At quarter to 9 this morning, a white van pulled up in the car park and soon the 2 men inside were banging away in my next door neighbour’s house. I live in an end of terraced house so it was rather loud. At times the vibrations caused my pictures on the walls to rattle. By 10.30, I’d had enough. My head was thumping and I was angry that my day had been so rudely disrupted.

Then I see that these men had laid all sorts of stuff out on my front garden! I saw red. I couldn’t think straight except to know I HAD to get out of the house asap. I didn’t know what the alternative was but just felt that if I didn’t get away bad things would happen.

So despite the pain in my legs, I hastily grabbed my bag and a jacket then left. I went into the village for over an hour. I browsed the charity shops and got a few groceries. I had calmed down a bit by then so set off for home once more.
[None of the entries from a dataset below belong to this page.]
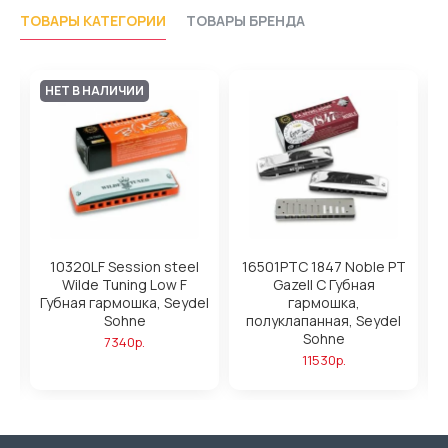
ТОВАРЫ КАТЕГОРИИ
ТОВАРЫ БРЕНДА
НЕТ В НАЛИЧИИ
l
10320LF Session steel
16501PTC 1847 Noble PT
1
Wilde Tuning Low F
Gazell C Губная
el
Губная гармошка, Seydel
гармошка,
Sohne
полуклапанная, Seydel
Sohne
7340р.
11530р.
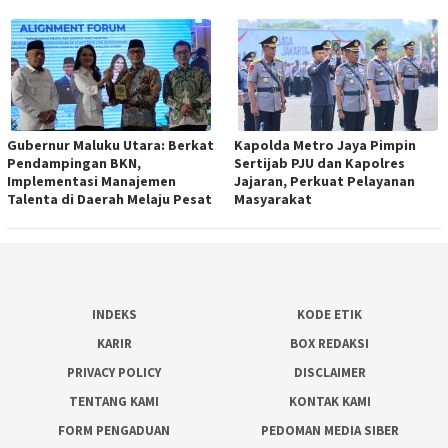
Gubernur Maluku Utara: Berkat
Kapolda Metro Jaya Pimpin
Pendampingan BKN,
Sertijab PJU dan Kapolres
Implementasi Manajemen
Jajaran, Perkuat Pelayanan
Talenta di Daerah Melaju Pesat
Masyarakat
INDEKS
KODE ETIK
KARIR
BOX REDAKSI
PRIVACY POLICY
DISCLAIMER
TENTANG KAMI
KONTAK KAMI
FORM PENGADUAN
PEDOMAN MEDIA SIBER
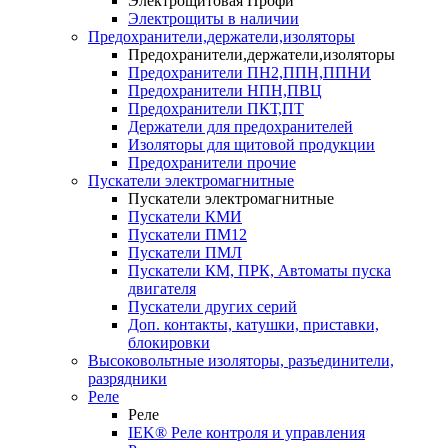
Электрощитовая Профи
Электрощиты в наличии
Предохранители,держатели,изоляторы
Предохранители,держатели,изоляторы
Предохранители ПН2,ППН,ППНИ
Предохранители НПН,ПВЦ
Предохранители ПКТ,ПТ
Держатели для предохранителей
Изоляторы для щитовой продукции
Предохранители прочие
Пускатели электромагнитные
Пускатели электромагнитные
Пускатели КМИ
Пускатели ПМ12
Пускатели ПМЛ
Пускатели КМ, ПРК, Автоматы пуска
двигателя
Пускатели других серий
Доп. контакты, катушки, приставки,
блокировки
Высоковольтные изоляторы, разъединители,
разрядники
Реле
Реле
IEK® Реле контроля и управления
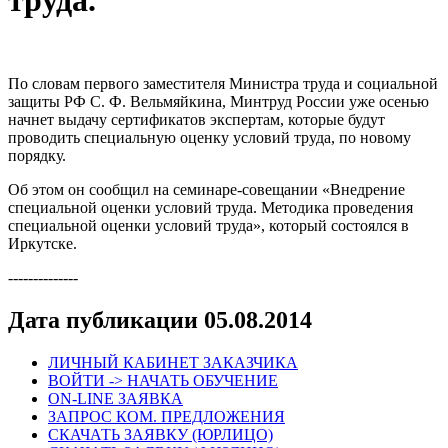
труда.
По словам первого заместителя Министра труда и социальной
защиты РФ С. Ф. Вельмяйкина, Минтруд России уже осенью
начнет выдачу сертификатов экспертам, которые будут
проводить специальную оценку условий труда, по новому
порядку.
Об этом он сообщил на семинаре-совещании «Внедрение
специальной оценки условий труда. Методика проведения
специальной оценки условий труда», который состоялся в
Иркутске.
--------------
Дата публикации 05.08.2014
ЛИЧНЫЙ КАБИНЕТ ЗАКАЗЧИКА
ВОЙТИ -> НАЧАТЬ ОБУЧЕНИЕ
ON-LINE ЗАЯВКА
ЗАПРОС КОМ. ПРЕДЛОЖЕНИЯ
СКАЧАТЬ ЗАЯВКУ (ЮРЛИЦО)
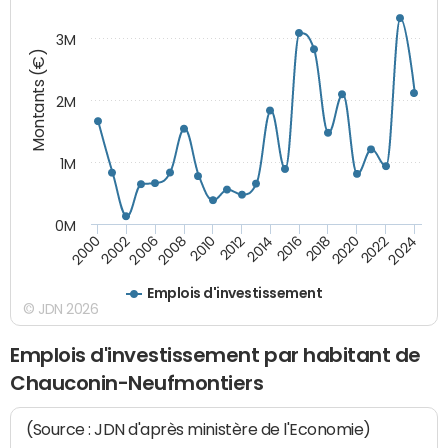
3M
Montants (€)
2M
1M
0M
2010
2012
2014
2016
2018
2020
2022
2024
2000
2002
2006
2008
Emplois d'investissement
© JDN 2026
Emplois d'investissement par habitant de
Chauconin-Neufmontiers
(Source : JDN d'après ministère de l'Economie)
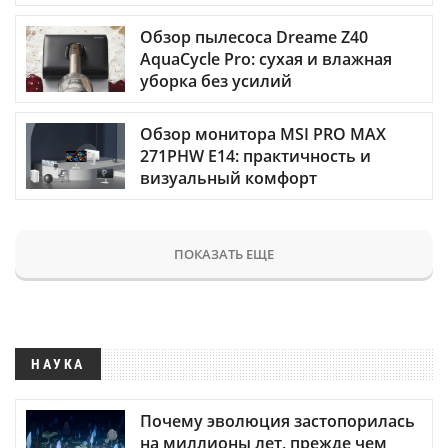
Обзор пылесоса Dreame Z40
AquaCycle Pro: сухая и влажная
уборка без усилий
Обзор монитора MSI PRO MAX
271PHW E14: практичность и
визуальный комфорт
ПОКАЗАТЬ ЕЩЕ
НАУКА
Почему эволюция застопорилась
на миллионы лет, прежде чем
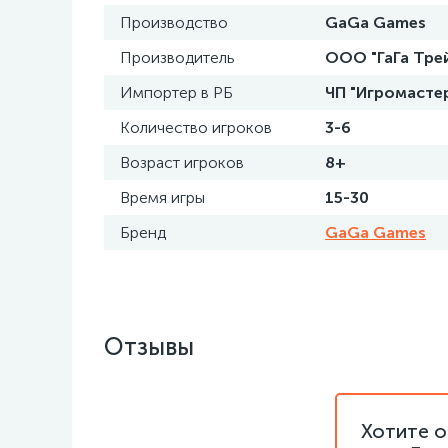
Производство
GaGa Games
Производитель
ООО "ГаГа Трей
Импортер в РБ
ЧП "Игромастер
Количество игроков
3-6
Возраст игроков
8+
Время игры
15-30
Бренд
GaGa Games
Отзывы
Хотите о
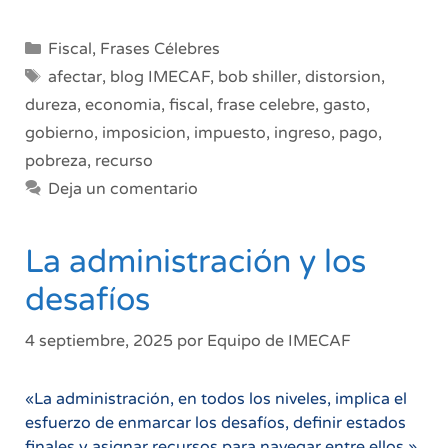
impuesto
de
Categorías
Fiscal
,
Frases Célebres
suma
Etiquetas
afectar
,
blog IMECAF
,
bob shiller
,
distorsion
,
fija
dureza
,
economia
,
fiscal
,
frase celebre
,
gasto
,
gobierno
,
imposicion
,
impuesto
,
ingreso
,
pago
,
pobreza
,
recurso
Deja un comentario
La administración y los
desafíos
4 septiembre, 2025
por
Equipo de IMECAF
«La administración, en todos los niveles, implica el
esfuerzo de enmarcar los desafíos, definir estados
finales y asignar recursos para navegar entre ellos.»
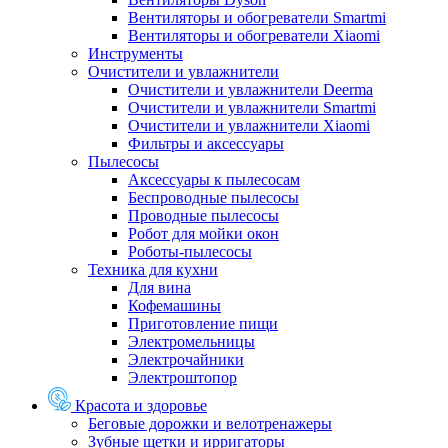
Вентиляторы и обогреватели Smartmi
Вентиляторы и обогреватели Xiaomi
Инструменты
Очистители и увлажнители
Очистители и увлажнители Deerma
Очистители и увлажнители Smartmi
Очистители и увлажнители Xiaomi
Фильтры и аксессуары
Пылесосы
Аксессуары к пылесосам
Беспроводные пылесосы
Проводные пылесосы
Робот для мойки окон
Роботы-пылесосы
Техника для кухни
Для вина
Кофемашины
Приготовление пищи
Электромельницы
Электрочайники
Электроштопор
Красота и здоровье
Беговые дорожки и велотренажеры
Зубные щетки и ирригаторы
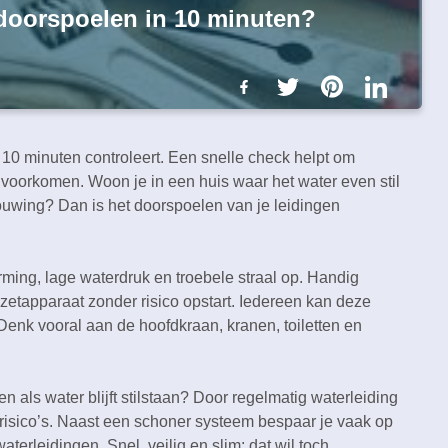
 doorspoelen in 10 minuten?
 10 minuten controleert.​ Een snelle check helpt om
voorkomen.​ Woon je in een huis waar het water even stil
bouwing? Dan is het doorspoelen van je leidingen
ming, lage waterdruk en troebele straal op.​ Handig
iezetapparaat zonder risico opstart.​ Iedereen kan deze
 Denk vooral aan de hoofdkraan, kranen, toiletten en
en als water blijft stilstaan? Door regelmatig waterleiding
isico’s.​ Naast een schoner systeem bespaar je vaak op
terleidingen.​ Snel, veilig en slim: dat wil toch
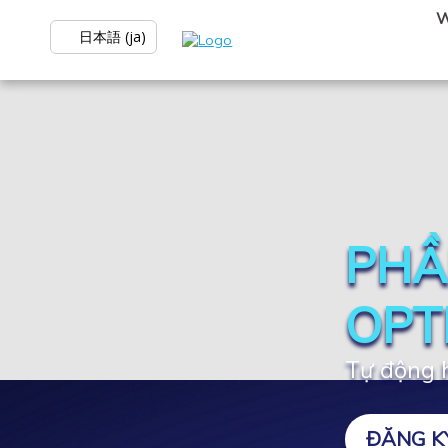
W
日本語 (ja)
PHẦ
OPT
Tự động h
ĐĂNG K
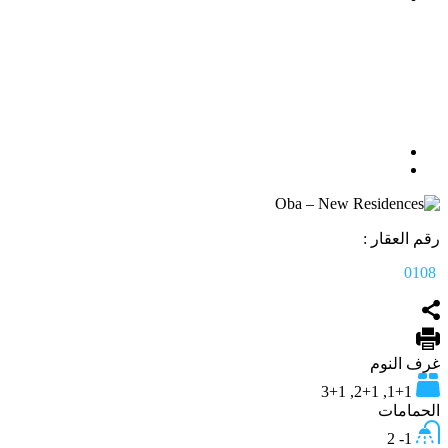
رقم العقار :
0108
غرف النوم
1+1, 2+1, 3+1
الحمامات
1- 2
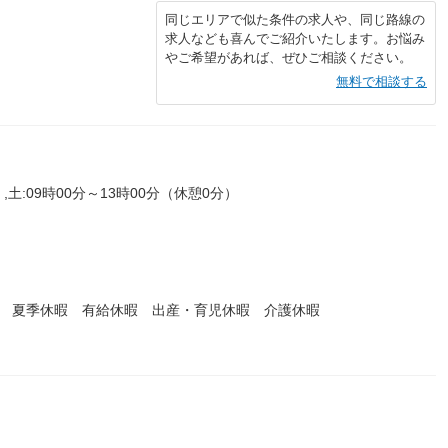
同じエリアで似た条件の求人や、同じ路線の
求人なども喜んでご紹介いたします。お悩み
やご希望があれば、ぜひご相談ください。
無料で相談する
,土:09時00分～13時00分（休憩0分）
暇 夏季休暇 有給休暇 出産・育児休暇 介護休暇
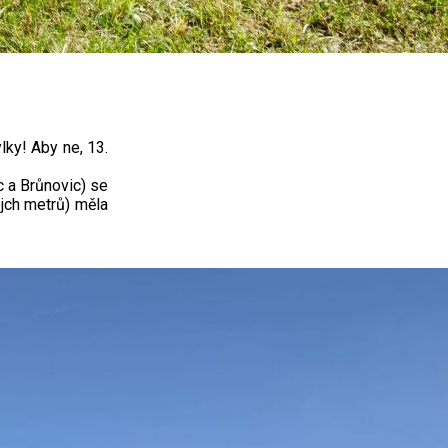
lky! Aby ne, 13.
c a Brůnovic) se
jch metrů) měla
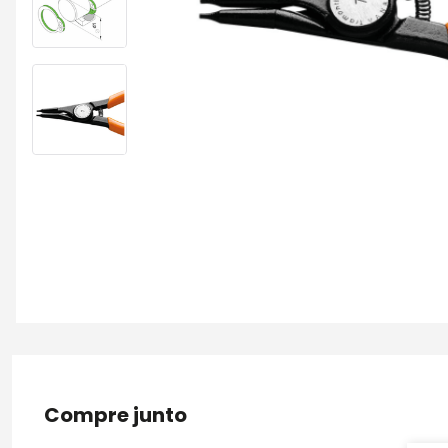
Compre junto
When I returned, not only had they added to the mess on my lawn, they’d moved their van into my parking space!

I immediately saw red once again.  I am not a pedantic person. If asked I would have agreed to them using my garden. I even tried to tell them that. It was that no one ever asked that upset me. I shouted to one of the guys that they hadn’t asked to use my garden and could they please move their van out of my space. Both men got a hump on and verbally attacked me saying I was being rude. That did it, I let loose. If they thought my first remarks were rude (which they weren’t although slightly said agitatedly), then I’d show them rude. So here I am, one female being admonished by two men when they had been the ones in the wrong.

My neighbour came out and tried to take the blame. One of the men claimed the company was called WBSL**. Neither of them would stop talking. They were pompous and completely disrespectful. When one of the men eventually moved the van, he did it as slowly as possible, it was into another reserved space and he put ½ of it into the grass. The ground is wet at the moment so my garden looks trampled and who knows what the van will have done to someone else’s lawn.

I came inside. I burst into tears. I don’t handle these situations very well. I felt I had been mistreated. Their actions were a lack of respect. And they had the nerve to try and blame me!I want to withdraw. I want nothing to do with any human being (except my daughter of course). I’m glad she’s at school. She wouldn’t understand why I am so upset. She hasn’t had to endure years and years of inconsiderate people. I wish she would never have to. But that isn’t something I can prevent. I just hope that she somehow learns to cope with rude people better than I.

Psaryce x

 

** I Googled “WBSL” in various ways … nothing! I looked in the Yellow Pages … nothing! I took down the license plate number. I don’t know if it will help me find the company but I want to complain so I will keep trying.